- The paper presents Flow-of-Action, which integrates SOP summarization with LLM-based multi-agent systems to guide the diagnostic process and reduce hallucinations.
- It employs a comprehensive SOP flow that converts diagnostic procedures into executable code, significantly enhancing root cause analysis precision.
- The system combines an action set mechanism with multi-agent collaboration to optimize fault identification and outperform traditional ReAct models.
Flow-of-Action: SOP Enhanced LLM-Based Multi-Agent System for Root Cause Analysis
Introduction
In the domain of microservices architecture, Root Cause Analysis (RCA) has become imperative for swiftly resolving incidents that occur frequently. A prominent trend involves utilizing LLMs as automated agents for RCA. Although frameworks like ReAct have been employed due to their alignment with Site Reliability Engineers' (SREs) thought-action-observation paradigms, they suffer from hallucinations leading to irrelevant actions, thereby affecting RCA outcomes. The complexity and variance of incident clues further exacerbate these challenges. The paper introduces Flow-of-Action, a novel Standard Operation Procedure (SOP) enhanced LLM-based multi-agent system (MAS), which aims to improve RCA by imposing constraints on LLMs at crucial steps, thus guiding the diagnostic process effectively.
Figure 1: Illustration example of challenge 2.
Flow-of-Action Framework
Flow-of-Action integrates SOP summarization of SRE diagnostic steps, acting as a constraint mechanism guiding RCA processes towards accurate trajectories. To facilitate effective SOP utilization, SOP flow was designed, which encompasses tools for finding and generating SOPs, converting SOPs into executable code, and managing RCA processes. These tools significantly alleviate ReAct's hallucination issues in RCA tasks and enhance outcome accuracy from 35.50% to 64.01%.
Figure 2: Multimodal data collection and analysis.
Flow-of-Action employs a comprehensive knowledge base integrating SOP knowledge and historical incident details. SOP knowledge incorporates domain expertise and algorithmically extracted SOPs, while historical incidents contribute past performance manifestations to aid RCA. Agents utilize tools divided into multimodal data collection, SOP flow-related tools, and other analytical tools.
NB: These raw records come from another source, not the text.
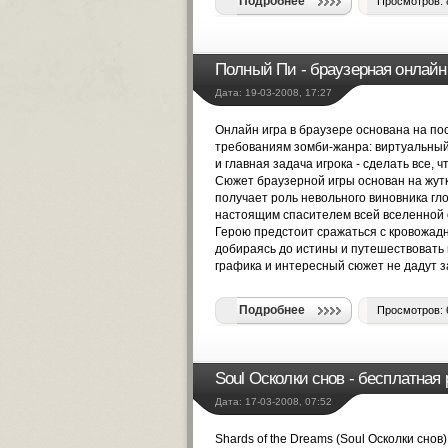
Подробнее
Просмотров: 
Полный Пи - браузерная онлайн 
Дата: 19-03-2008, 17:27
Онлайн игра в браузере
основана на по
требованиям зомби-жанра: виртуальны
и главная задача игрока - сделать все,
Сюжет браузерной игры основан на жутк
получает роль невольного виновника гл
настоящим спасителем всей вселенной 
Герою предстоит сражаться с кровожадн
добираясь до истины и путешествовать н
графика и интересный сюжет не дадут з
Подробнее
Просмотров: 
Soul Осколки снов - бесплатна
Дата: 17-03-2008, 07:52
Shards of the Dreams (Soul Осколки сно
Multimodal data collection, essential for handling diverse service data types, is enhanced by preprocessing structured data for LLM comprehension.
SOP Flow
The SOP flow establishes a structured logic chain guiding LLM action in RCA, with SOPs linked initially to fault types and facilitating hierarchical SOP application. LLMs generate new SOPs when unmatched incident types emerge. SOPs transcending traditional SOP text format are converted into executable code to achieve accurate RCA outcomes systematically. The prompt information for SOP flow is engineered to provide soft constraints, mitigating tool orchestration chaos while ensuring flexibility.
Figure 3: Comparison of ReAct and Flow-of-Action. RC means root cause. Dashed lines represent paths triggered under specific conditions.
Action Set Mechanism
To tackle challenges of diversified observations and numerous feasible actions, the paper introduces the action set mechanism where LLM generates a reasoned set of actions prior to selection, comprising flow-informed and judge-agent approved options. This approach balances randomness and determinism, thus optimizing the RCA process by preventing excessive trial-and-error and achieving more concise diagnostic paths.
Multi-Agent System Design
Flow-of-Action's MAS comprises multiple agents such as MainAgent, CodeAgent, JudgeAgent, ObAgent, and ActionAgent, each fulfilling specific roles across the RCA procedures. This design enhances process rationality, addresses information overload, and improves fault identification accuracy through cooperative multi-agent orchestration.
Evaluation
Experiments against various systems illustrate Flow-of-Action's superiority, notably achieving a diagnostic precision of 64.01%, significantly surpassing ReAct. Ablation studies reinforce the critical role of SOP enhancement, action sets, and multi-agent collaborations in optimizing RCA efficiencies and accuracies.
Figure 4: Example of Flow-of-Action.
Conclusion
The Flow-of-Action framework offers a refined approach to RCA by leveraging SOP-enhanced MAS. The integration of SOPs with LLMs significantly reduces orchestration inefficiencies and enhances diagnostic accuracy, which bears potential widespread implications for AI-enhanced IT operations. Future research may explore extending this framework's adaptability to diverse domains and scenarios within artificial intelligence applications.
References
To reference specific methodologies and experiments, see the detailed citation list provided in the paper [Flow-of-Action: SOP Enhanced LLM-Based Multi-Agent System for Root Cause Analysis, (2502.08224)].